◆ **Task item**: For the word "SOFTWARE", copy every line of the material that includes it.

◆ **Material for this task**:
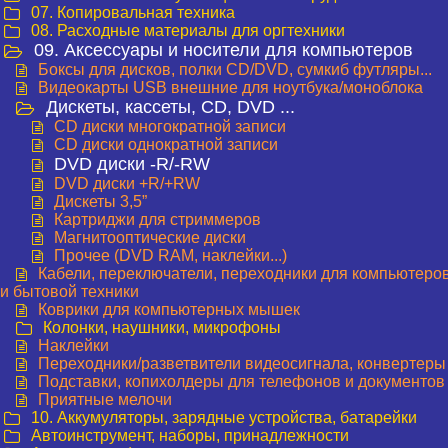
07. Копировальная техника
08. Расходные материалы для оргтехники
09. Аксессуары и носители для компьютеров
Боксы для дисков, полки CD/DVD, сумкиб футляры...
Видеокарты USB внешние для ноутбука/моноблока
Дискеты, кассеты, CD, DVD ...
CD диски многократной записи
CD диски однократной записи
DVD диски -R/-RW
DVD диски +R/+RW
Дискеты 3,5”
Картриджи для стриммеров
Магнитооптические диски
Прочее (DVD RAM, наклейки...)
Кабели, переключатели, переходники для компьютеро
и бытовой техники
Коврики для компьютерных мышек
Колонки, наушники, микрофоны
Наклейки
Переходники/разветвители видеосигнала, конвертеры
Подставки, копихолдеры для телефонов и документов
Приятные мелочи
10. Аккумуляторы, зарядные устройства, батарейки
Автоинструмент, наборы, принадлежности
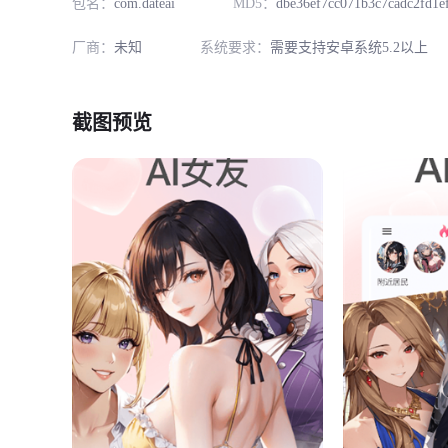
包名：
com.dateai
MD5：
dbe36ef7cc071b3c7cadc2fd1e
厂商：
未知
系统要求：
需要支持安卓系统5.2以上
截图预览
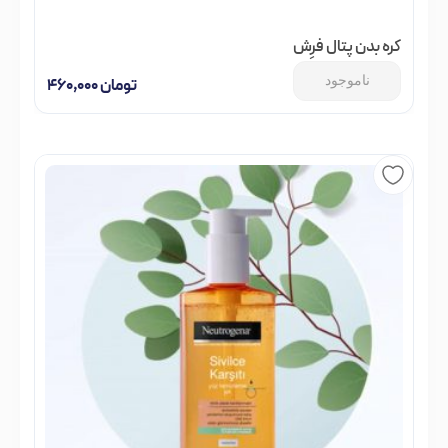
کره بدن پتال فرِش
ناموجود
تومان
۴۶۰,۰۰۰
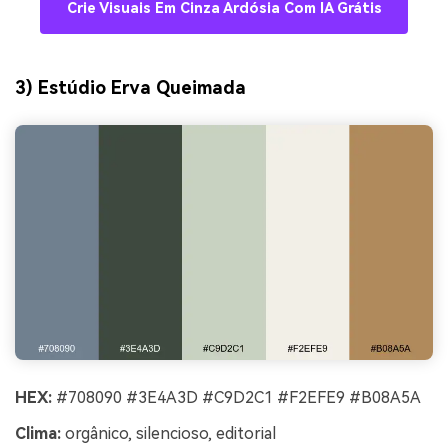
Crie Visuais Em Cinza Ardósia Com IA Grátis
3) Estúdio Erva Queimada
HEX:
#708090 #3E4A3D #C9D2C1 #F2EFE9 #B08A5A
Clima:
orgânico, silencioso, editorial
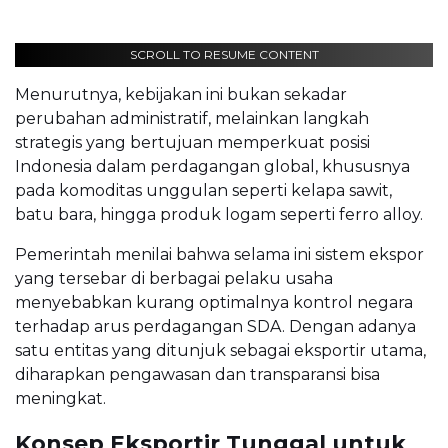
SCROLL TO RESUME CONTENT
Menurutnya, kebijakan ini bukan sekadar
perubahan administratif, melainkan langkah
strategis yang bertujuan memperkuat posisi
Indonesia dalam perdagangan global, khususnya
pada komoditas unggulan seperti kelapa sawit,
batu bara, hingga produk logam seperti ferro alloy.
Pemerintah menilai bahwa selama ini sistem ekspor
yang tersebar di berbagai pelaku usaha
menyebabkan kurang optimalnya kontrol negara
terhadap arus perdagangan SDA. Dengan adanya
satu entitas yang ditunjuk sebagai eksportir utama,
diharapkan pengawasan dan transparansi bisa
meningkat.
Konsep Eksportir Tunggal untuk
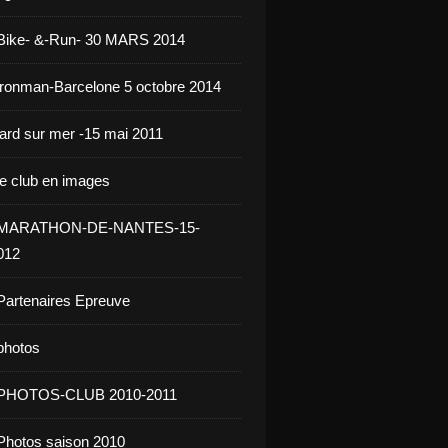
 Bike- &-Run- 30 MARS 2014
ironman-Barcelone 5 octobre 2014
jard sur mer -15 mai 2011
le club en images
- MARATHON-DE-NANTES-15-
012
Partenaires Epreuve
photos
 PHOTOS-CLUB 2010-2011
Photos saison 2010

---

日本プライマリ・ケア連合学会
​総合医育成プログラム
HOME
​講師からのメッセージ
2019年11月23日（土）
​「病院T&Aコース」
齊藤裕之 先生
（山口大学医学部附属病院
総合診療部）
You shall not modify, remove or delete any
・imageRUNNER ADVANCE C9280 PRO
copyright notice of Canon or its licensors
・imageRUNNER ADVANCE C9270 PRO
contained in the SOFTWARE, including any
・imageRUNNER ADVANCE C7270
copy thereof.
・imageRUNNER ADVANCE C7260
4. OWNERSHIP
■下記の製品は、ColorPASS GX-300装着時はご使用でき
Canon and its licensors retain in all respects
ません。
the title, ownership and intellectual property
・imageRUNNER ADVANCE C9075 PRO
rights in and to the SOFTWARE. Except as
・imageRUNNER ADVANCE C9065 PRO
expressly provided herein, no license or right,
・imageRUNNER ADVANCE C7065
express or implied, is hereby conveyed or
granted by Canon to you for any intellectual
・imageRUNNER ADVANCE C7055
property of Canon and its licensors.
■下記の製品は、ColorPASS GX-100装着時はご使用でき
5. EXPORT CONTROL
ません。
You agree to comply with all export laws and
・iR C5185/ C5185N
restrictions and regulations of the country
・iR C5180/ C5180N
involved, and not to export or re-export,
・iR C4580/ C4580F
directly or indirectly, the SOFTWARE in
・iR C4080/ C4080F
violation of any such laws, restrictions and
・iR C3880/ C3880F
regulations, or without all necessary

--

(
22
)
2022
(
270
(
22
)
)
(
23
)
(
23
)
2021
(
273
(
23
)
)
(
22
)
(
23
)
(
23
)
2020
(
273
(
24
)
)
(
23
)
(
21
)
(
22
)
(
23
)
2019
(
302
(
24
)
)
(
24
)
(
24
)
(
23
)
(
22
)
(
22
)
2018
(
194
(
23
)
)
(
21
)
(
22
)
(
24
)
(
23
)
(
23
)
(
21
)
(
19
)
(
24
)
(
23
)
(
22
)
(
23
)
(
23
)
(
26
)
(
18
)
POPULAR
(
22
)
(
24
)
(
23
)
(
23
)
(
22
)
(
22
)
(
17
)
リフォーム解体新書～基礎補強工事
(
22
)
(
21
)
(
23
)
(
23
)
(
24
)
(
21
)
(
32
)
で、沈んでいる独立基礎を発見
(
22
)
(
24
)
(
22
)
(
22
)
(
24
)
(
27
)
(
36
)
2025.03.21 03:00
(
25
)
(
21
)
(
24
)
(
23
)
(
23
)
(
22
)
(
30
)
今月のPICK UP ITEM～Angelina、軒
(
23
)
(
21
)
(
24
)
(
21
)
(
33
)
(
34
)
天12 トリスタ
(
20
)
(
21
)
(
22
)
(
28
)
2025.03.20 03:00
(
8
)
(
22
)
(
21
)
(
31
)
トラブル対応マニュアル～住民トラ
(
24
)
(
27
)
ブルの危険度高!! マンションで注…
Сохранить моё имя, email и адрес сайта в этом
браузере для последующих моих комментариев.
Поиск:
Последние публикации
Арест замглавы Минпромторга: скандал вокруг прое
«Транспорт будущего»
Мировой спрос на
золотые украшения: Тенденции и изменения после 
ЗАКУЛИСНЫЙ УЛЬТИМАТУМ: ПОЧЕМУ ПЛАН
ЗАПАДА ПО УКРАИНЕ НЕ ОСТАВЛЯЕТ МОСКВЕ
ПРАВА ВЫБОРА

◆ **Your response**:
contained in the SOFTWARE, including any
rights in and to the SOFTWARE. Except as
directly or indirectly, the SOFTWARE in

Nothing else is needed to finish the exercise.